Because the project seemed to potentially have general utility, I wanted it to be as easy to start using, and as easy to continue using, as possible.

In pursuit of this noble goal, I decided to think hard about the design and to very strictly follow a few principles. These became apparent as I thought about the requirements, which themselves fell naturally from the use case described above.

I decided a user should be able to:

  1. Manage any number of data collection plugins in one way, but with no dependencies on each other and no possibility of collision
  2. Combine calls to them in one call, to support use in shell scripts, automation, piped expressions, and so on
  3. Retrieve one set of data from any number data sources
  4. Begin and continue to use the library with the minimum possible number of install and configuration steps

It was obvious to me once I formulated these requirements that the first one required very careful design, and the second was in fact the API for usage of the library.

But I didn’t realize the third one would raise design issues until I ran into them, at which point I had the obvious-in-hindsight realization that data sets returned by sofine were also an API.

The fourth point clearly concerned the unsexy issues of package management and configuration management (among other things), which we don’t always look at as design. But here too I ran into novel issues because of the goals of the project, and in solving them came to see these aspects as integral to project design.

In short, I learned that design matters, even if your application’s only interfaces are the command line, URLs, configuration files, data output, and the file system.

Designing the Call APIs

This was the first area of design I thought about, because it was the most apparent at the start (which is probably a lesson in itself). I wanted users to be able to chain Unix-style piped calls to multiple plugins from the command line. I wanted as few arguments as possible.
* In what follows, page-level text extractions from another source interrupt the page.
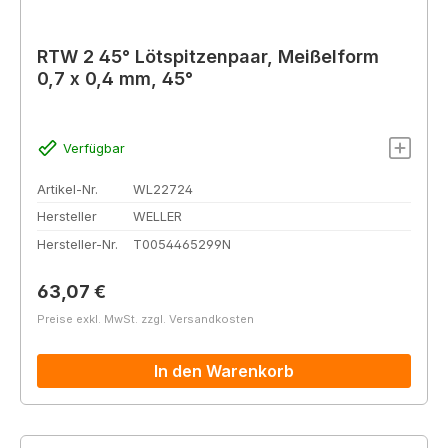
RTW 2 45° Lötspitzenpaar, Meißelform
0,7 x 0,4 mm, 45°
Verfügbar
Artikel-Nr.
WL22724
Hersteller
WELLER
Hersteller-Nr.
T0054465299N
Regulärer Preis:
63,07 €
Preise exkl. MwSt. zzgl. Versandkosten
In den Warenkorb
The first iteration looked like this:

python runner.py '-s fidelity arg_1 arg_val_1 | -s ystockquotelib'

Some design basics were already in place. I decided to avoid making runner.py executable, to save users from relying on a hardcoded shebang path. And I knew I wanted the sofine arguments to come first, followed by any additional arguments required by the plugin call itself.

But I’d already hit my first design issue. Using traditional single-letter short-form arguments for sofine would break as soon as any plugin took an -s arg of its own. I’d hit a namespacing issue. I decided the simplest solution was to prefix sofine arguments with --SF:

python runner.py '--SF-s fidelity arg_1 arg_val_1 | --SF-s ystockquotelib'

Designing Plugin Management

I hit another namespacing issue with plugin management. Early in development I had a few test plugins in a directory. But I knew that system wouldn’t scale to fulfill my first requirement: “Manage any number of data collection plugins in one way, but with no dependencies on each other and no possibility of collision.”

The simplest solution seemed to be to use the natural namespacing provided by the file system. So a plugin directory might look like this:

- plugins
  - scrapers
    - fidelity.py
    - schwab.py
  - api_wrappers
    - ystockquotelib.py
    - all_finance.py
  - db_wrappers
    - ratings_data.py

or this:

- plugins
  - finance
    - fidelity.py
    - schwab.py
  - municipal
    - city_1_data.py
    - city_2_data.py
  - ratings
    - muni_ratings.py

This design had several other benefits that convinced me it was a good approach. Plugin groups let users logically organize plugins by whatever criteria worked for them, as in the above examples. Separate directories per group also meant users could manage all plugins in one code repository from the root plugin directory, or have one repo per group. And as long as plugin calls now supplied the plugin name and its group, configuration would still only require one value, the plugin root directory.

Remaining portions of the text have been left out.